My point is that long-running AJAX requests for Comet really isn't that complex or ugly of a solution. I definitely agree that it's not the most optimal (I believe it can sometimes cause problems once a large number of requests have been made, right?) A solid, native browser implementation is definitely the way to go going forward, but I'm saying that I'm not looking forward to implementing a server for a new protocol that has the same server-side problems as current Comet implementations.
the Bayeux isnt accidental complexity, its hard bolting a bidirectional asynchronous protocol over plain http.
the protocol is simple to implement (10 lines server, 10 lines client for an echo server), and is a completely natural extension to traditional socket programming.
It will be great once web socket support becomes more pervasive. True 2-way communication would be a great boon in the complexity department for a bunch of different types of web apps.
they would need to provide a mechanism to allow connections to non origin domains, like crossdomain.xml
I understand there are security implications, but I wish browser would stop creating prohibitively strict restrictions on web applications and make a somewhat sensible way too elevate permissions
(same origin model, access to the clipboard, etc etc)
Ah. So this is why Google built their own browser.
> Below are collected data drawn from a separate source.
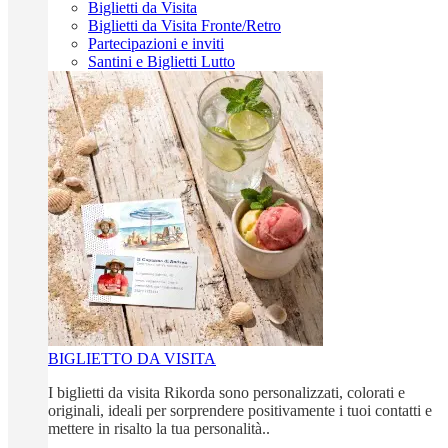
Biglietti da Visita
Biglietti da Visita Fronte/Retro
Partecipazioni e inviti
Santini e Biglietti Lutto
BIGLIETTO DA VISITA
I biglietti da visita Rikorda sono personalizzati, colorati e
originali, ideali per sorprendere positivamente i tuoi contatti e
mettere in risalto la tua personalità..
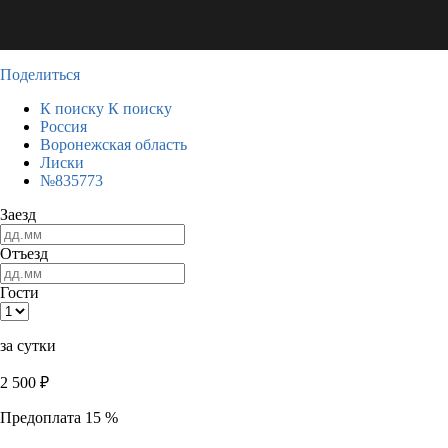
Поделиться
К поиску
К поиску
Россия
Воронежская область
Лиски
№835773
Заезд
Отъезд
Гости
за сутки
2 500
₽
Предоплата 15 %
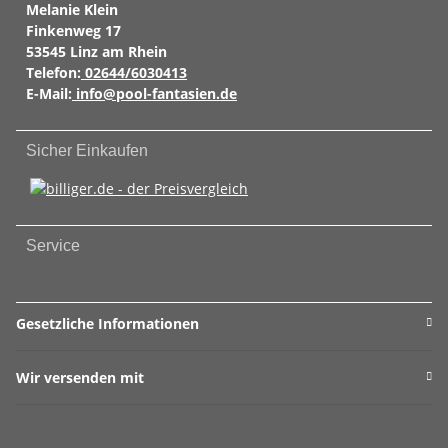
Melanie Klein
Finkenweg 17
53545 Linz am Rhein
Telefon:
02644/6030413
E-Mail:
info@pool-fantasien.de
Sicher Einkaufen
Service
Gesetzliche Informationen
Wir versenden mit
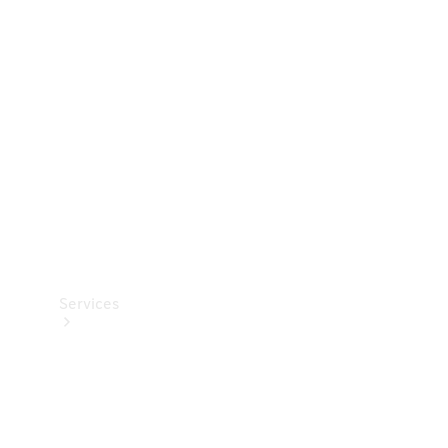
Teknisk
tilbehør
Opladningsudstyr
Collection
Bilpleje
Services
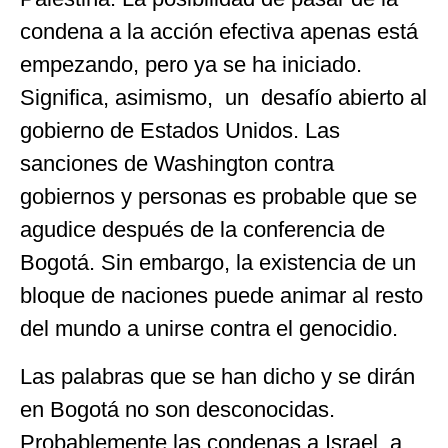
condena a la acción efectiva apenas está
empezando, pero ya se ha iniciado.
Significa, asimismo, un desafío abierto al
gobierno de Estados Unidos. Las
sanciones de Washington contra
gobiernos y personas es probable que se
agudice después de la conferencia de
Bogotá. Sin embargo, la existencia de un
bloque de naciones puede animar al resto
del mundo a unirse contra el genocidio.
Las palabras que se han dicho y se dirán
en Bogotá no son desconocidas.
Probablemente las condenas a Israel, a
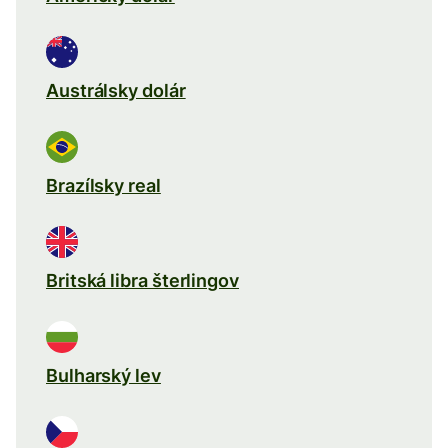
Austrálsky dolár
Brazílsky real
Britská libra šterlingov
Bulharský lev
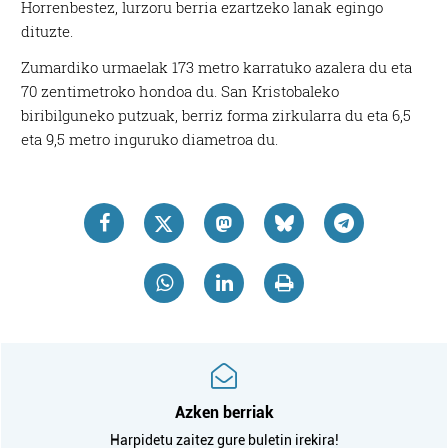
Horrenbestez, lurzoru berria ezartzeko lanak egingo
dituzte.
Zumardiko urmaelak 173 metro karratuko azalera du eta
70 zentimetroko hondoa du. San Kristobaleko
biribilguneko putzuak, berriz forma zirkularra du eta 6,5
eta 9,5 metro inguruko diametroa du.
Azken berriak
Harpidetu zaitez gure buletin irekira!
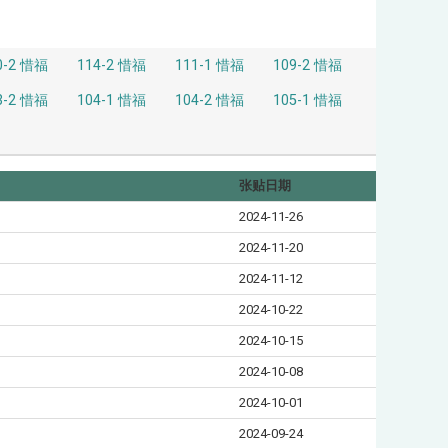
0-2 惜福
114-2 惜福
111-1 惜福
109-2 惜福
3-2 惜福
104-1 惜福
104-2 惜福
105-1 惜福
张贴日期
2024-11-26
2024-11-20
2024-11-12
2024-10-22
2024-10-15
2024-10-08
2024-10-01
2024-09-24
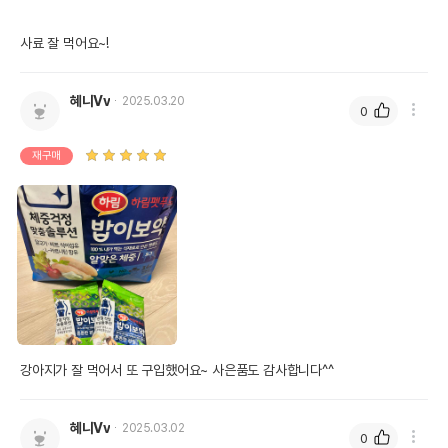
사료 잘 먹어요~!
혜니Vv
2025.03.20
0
재구매
강아지가 잘 먹어서 또 구입했어요~ 사은품도 감사합니다^^
혜니Vv
2025.03.02
0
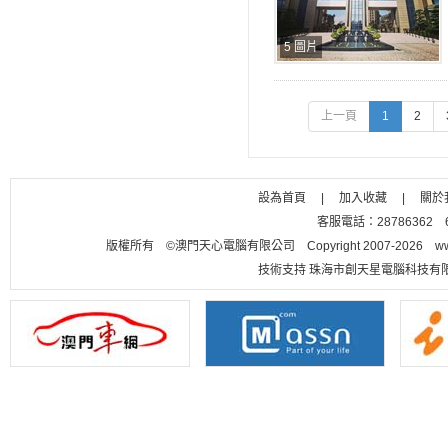
5 圖片
上一頁
1
2
設為首頁
|
加入收藏
|
關於
客服電話：28786362 656
版權所有 ©澳門天心電腦有限公司 Copyright 2007-2026 www.m
技術支持 珠海市創天星電腦科技有限公司 聯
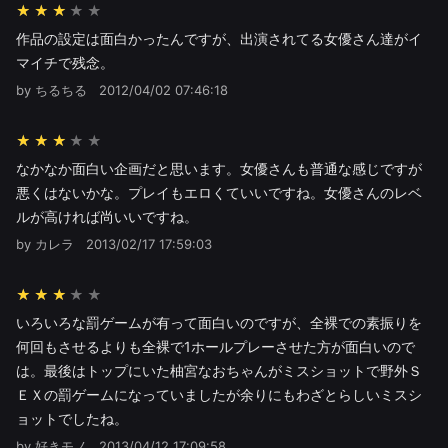
★★★
作品の設定は面白かったんですが、出演されてる女優さん達がイ
マイチで残念。
by ちるちる
2012/04/02 07:46:18
★★★
なかなか面白い企画だと思います。女優さんも普通な感じですが
悪くはないかな。プレイもエロくていいですね。女優さんのレベ
ルが高ければ尚いいですね。
by カレラ
2013/02/17 17:59:03
★★★
いろいろな罰ゲームが有って面白いのですが、全裸での素振りを
何回もさせるよりも全裸で1ホールプレーさせた方が面白いので
は。最後はトップにいた柚宮なおちゃんがミスショットで野外Ｓ
ＥＸの罰ゲームになっていましたが余りにもわざとらしいミスシ
ョットでしたね。
by 好きモノ
2013/04/12 17:09:58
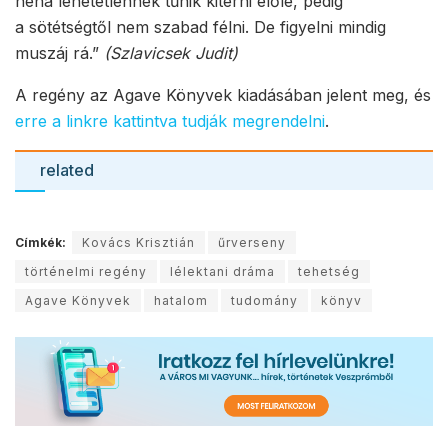
néha lehetetlennek tűnik kitérni előle, pedig
a sötétségtől nem szabad félni. De figyelni mindig
muszáj rá.”
(Szlavicsek Judit)
A regény az Agave Könyvek kiadásában jelent meg, és
erre a linkre kattintva tudják megrendelni
.
related
Címkék:
Kovács Krisztián
űrverseny
történelmi regény
lélektani dráma
tehetség
Agave Könyvek
hatalom
tudomány
könyv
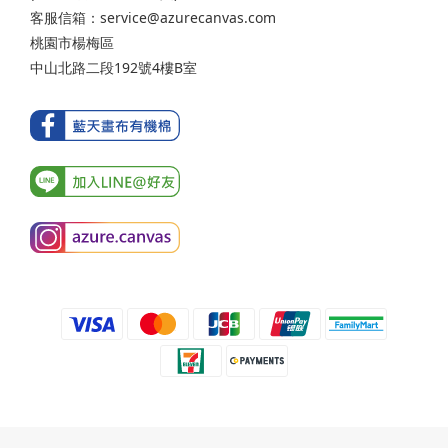
客服信箱：service@azurecanvas.com
桃園市楊梅區
中山北路二段192號4樓B室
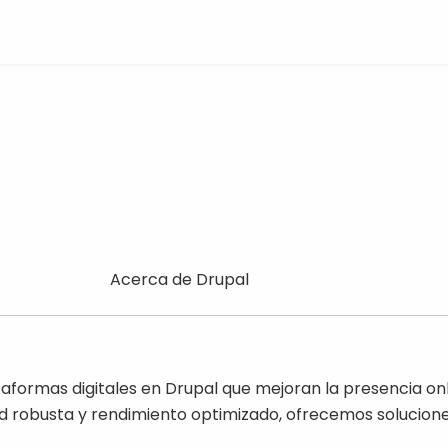
cerca
Contrib
Acerca de Drupal
e
y
rupal
comuni
taformas digitales en Drupal que mejoran la presencia on
 robusta y rendimiento optimizado, ofrecemos solucion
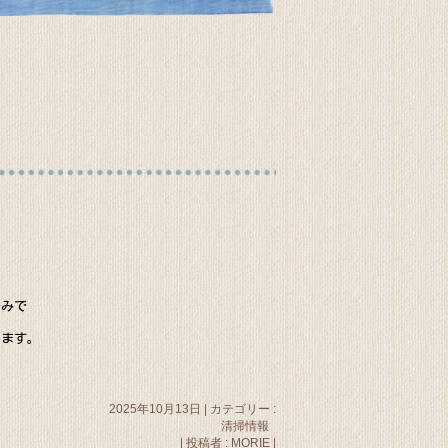
のみで
ります。
2025年10月13日
|
カテゴリー :
清掃情報
|
投稿者 : MORIE
|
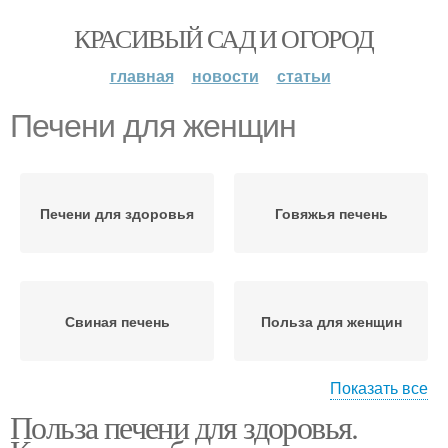
КРАСИВЫЙ САД И ОГОРОД
главная
новости
статьи
Печени для женщин
Печени для здоровья
Говяжья печень
Свиная печень
Польза для женщин
Показать все
Польза печени для здоровья.
Куриная печень
Печени в детском меню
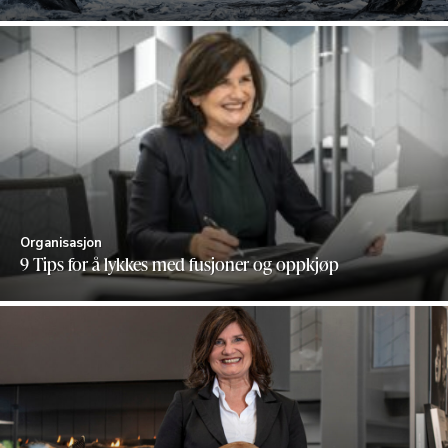
Organisasjon
9 Tips for å lykkes med fusjoner og oppkjøp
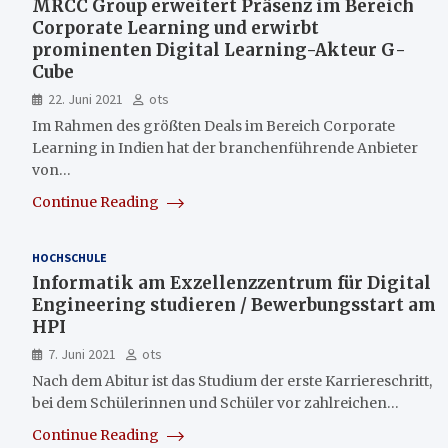
MRCC Group erweitert Präsenz im Bereich
Corporate Learning und erwirbt
prominenten Digital Learning-Akteur G-
Cube
22. Juni 2021
ots
Im Rahmen des größten Deals im Bereich Corporate
Learning in Indien hat der branchenführende Anbieter
von…
Continue Reading
HOCHSCHULE
Informatik am Exzellenzzentrum für Digital
Engineering studieren / Bewerbungsstart am
HPI
7. Juni 2021
ots
Nach dem Abitur ist das Studium der erste Karriereschritt,
bei dem Schülerinnen und Schüler vor zahlreichen…
Continue Reading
I fully expect to see more goodies coming out of Mountain View in the future. Heck, even I might finally decide to play with web technologies :p
Yeah, I have absolutely no idea why Web Sockets aren't just an initial HTTP request and then a protocol switch (Upgrade header); that would work for the vast majority of proxies and make cookies/same domain/etc work seamlessly.
The protocol has two parts: a handshake, and then the data transfer.
The handshake from the client looks as follows:
GET /demo HTTP/1.1
Upgrade: WebSocket
Connection: Upgrade
Host: example.com
Origin: http://example.com
WebSocket-Protocol: sample
The handshake from the server looks as follows:
HTTP/1.1 101 Web Socket Protocol Handshake
Upgrade: WebSocket
Connection: Upgrade
WebSocket-Origin: http://example.com
WebSocket-Location: ws://example.com/demo
WebSocket-Protocol: sample
The interesting part is this:
Currently, we use XHR long polling, keep alive. Basically a raw socket with some HTTP header spam mixed in.
On the plus side, we can deflate/gzip the contents (unfortunately not across messages, but still does well). But on the negative, the HTTP headers are often about the same size or larger than the contents.
So, webSocket will improve the situation, in that there won't be HTTP header spam. Also we'll be able to use a single connection instead of two (One for sends, one for recvs). On the downside, there also won't be any deflate/gzip (Unless implemented in js etc).
The other big bonus with WebSocket is you can connect to a different port. Something that's not possible (For some idiotic reason) with XHR.
It'll be interesting to see which one wins :)
Pretty cool to see this in Chrome, I thought Firefox would be first to implement it.